### Exercise details
Check each line of the material, and show the ones that include the word "experience".

···

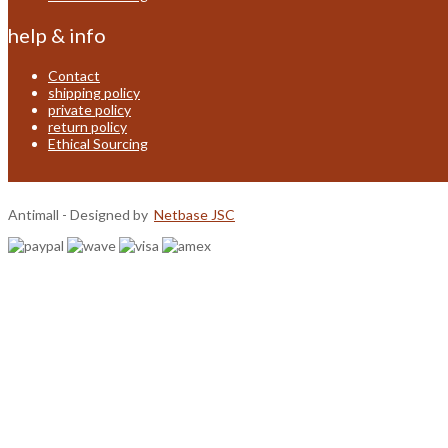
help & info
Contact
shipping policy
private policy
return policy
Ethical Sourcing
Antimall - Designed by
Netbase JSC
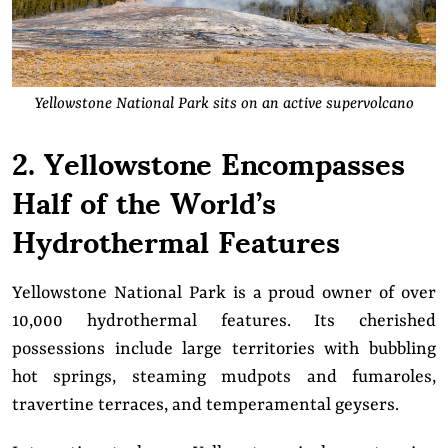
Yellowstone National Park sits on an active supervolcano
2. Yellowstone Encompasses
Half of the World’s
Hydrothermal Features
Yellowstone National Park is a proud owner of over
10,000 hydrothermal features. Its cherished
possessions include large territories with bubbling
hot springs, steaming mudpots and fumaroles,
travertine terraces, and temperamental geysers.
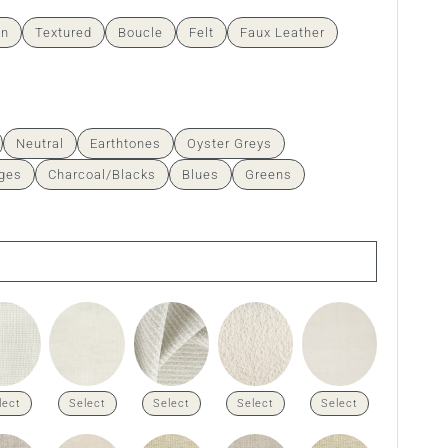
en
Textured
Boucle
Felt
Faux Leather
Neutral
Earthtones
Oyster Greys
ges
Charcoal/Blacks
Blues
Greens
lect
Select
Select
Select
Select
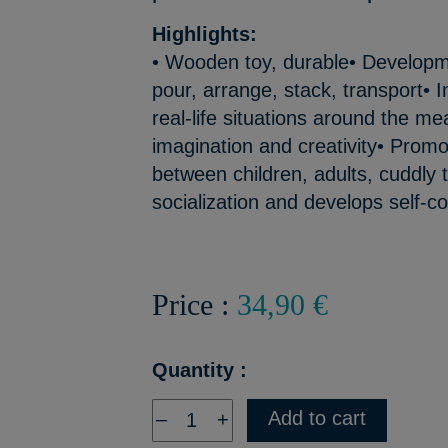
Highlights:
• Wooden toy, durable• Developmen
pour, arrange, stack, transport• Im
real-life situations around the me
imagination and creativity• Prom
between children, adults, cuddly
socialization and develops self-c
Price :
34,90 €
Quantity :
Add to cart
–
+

···

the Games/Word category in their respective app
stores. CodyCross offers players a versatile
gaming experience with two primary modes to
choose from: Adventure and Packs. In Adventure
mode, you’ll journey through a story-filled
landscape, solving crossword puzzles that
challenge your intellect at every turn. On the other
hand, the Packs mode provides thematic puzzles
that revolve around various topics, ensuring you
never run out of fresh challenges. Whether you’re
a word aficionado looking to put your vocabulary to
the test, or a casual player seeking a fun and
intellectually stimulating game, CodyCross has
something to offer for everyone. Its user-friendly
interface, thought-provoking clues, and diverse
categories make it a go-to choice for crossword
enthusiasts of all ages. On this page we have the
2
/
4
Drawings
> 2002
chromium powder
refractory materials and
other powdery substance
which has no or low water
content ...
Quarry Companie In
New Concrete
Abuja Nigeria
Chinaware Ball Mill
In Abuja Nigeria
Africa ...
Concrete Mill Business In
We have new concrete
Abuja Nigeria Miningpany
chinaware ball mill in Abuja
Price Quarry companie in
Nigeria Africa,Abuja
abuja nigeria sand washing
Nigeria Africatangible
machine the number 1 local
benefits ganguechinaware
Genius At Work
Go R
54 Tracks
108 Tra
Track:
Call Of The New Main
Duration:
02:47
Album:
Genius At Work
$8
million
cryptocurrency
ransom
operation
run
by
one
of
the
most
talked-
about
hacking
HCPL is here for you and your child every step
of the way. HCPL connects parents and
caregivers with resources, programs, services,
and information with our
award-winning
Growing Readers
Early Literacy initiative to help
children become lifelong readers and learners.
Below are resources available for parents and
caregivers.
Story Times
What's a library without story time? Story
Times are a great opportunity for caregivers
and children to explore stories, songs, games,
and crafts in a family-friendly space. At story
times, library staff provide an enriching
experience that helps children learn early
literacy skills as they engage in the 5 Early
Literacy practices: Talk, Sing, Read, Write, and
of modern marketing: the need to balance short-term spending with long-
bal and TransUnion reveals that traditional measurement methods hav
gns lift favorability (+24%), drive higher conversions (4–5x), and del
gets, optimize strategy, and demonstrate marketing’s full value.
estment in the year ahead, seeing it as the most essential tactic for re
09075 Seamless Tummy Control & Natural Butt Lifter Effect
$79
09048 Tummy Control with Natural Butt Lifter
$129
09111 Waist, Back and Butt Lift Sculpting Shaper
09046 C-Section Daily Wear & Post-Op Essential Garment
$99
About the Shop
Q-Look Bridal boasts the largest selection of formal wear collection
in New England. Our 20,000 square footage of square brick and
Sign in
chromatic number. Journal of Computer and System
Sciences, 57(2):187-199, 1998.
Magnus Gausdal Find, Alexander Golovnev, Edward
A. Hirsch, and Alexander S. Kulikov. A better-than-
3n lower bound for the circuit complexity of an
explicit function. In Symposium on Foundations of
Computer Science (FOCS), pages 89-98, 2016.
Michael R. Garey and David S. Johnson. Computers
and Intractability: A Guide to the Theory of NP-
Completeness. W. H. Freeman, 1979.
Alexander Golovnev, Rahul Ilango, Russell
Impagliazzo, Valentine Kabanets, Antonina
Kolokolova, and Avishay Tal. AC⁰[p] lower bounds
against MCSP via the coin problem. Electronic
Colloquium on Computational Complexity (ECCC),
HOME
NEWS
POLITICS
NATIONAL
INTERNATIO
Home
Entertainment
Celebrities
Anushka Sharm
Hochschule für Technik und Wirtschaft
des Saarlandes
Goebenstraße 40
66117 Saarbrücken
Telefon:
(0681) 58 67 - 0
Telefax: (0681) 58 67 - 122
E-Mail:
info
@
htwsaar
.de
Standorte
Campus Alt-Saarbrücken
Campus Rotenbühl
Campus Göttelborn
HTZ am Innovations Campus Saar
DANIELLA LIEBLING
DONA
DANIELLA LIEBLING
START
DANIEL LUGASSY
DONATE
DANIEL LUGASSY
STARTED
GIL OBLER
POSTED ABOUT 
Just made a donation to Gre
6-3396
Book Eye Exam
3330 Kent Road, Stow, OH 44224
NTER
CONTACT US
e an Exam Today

···

### Solution for this exercise
gaming experience with two primary modes to
experience that helps children learn early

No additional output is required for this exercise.